#### [YOUR OBJECTIVE]
Beginning with the first line below, output every record verbatim and leave out the images.

----------

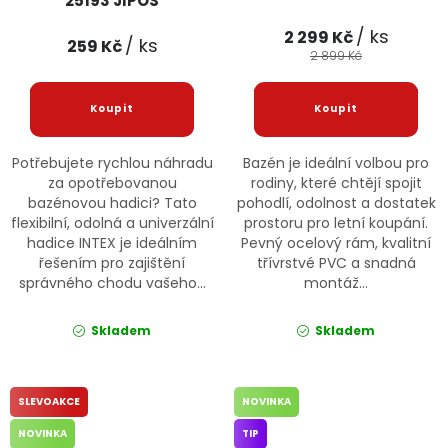
25193 JIPOS
/ ks
2 299 Kč
/ ks
259 Kč
2 899 Kč
Potřebujete rychlou náhradu
Bazén je ideální volbou pro
za opotřebovanou
rodiny, které chtějí spojit
bazénovou hadici? Tato
pohodlí, odolnost a dostatek
flexibilní, odolná a univerzální
prostoru pro letní koupání.
hadice INTEX je ideálním
Pevný ocelový rám, kvalitní
řešením pro zajištění
třívrstvé PVC a snadná
správného chodu vašeho...
montáž...
Skladem
Skladem
SLEVOAKCE
NOVINKA
NOVINKA
TIP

----------

#### [RESULT OF THIS EXERCISE]
25193 JIPOS
/ ks
2 299 Kč
/ ks
259 Kč
2 899 Kč
Potřebujete rychlou náhradu
Bazén je ideální volbou pro
za opotřebovanou
rodiny, které chtějí spojit
bazénovou hadici? Tato
pohodlí, odolnost a dostatek
flexibilní, odolná a univerzální
prostoru pro letní koupání.
hadice INTEX je ideálním
Pevný ocelový rám, kvalitní
řešením pro zajištění
třívrstvé PVC a snadná
správného chodu vašeho...
montáž...
Skladem
Skladem
SLEVOAKCE
NOVINKA
NOVINKA
TIP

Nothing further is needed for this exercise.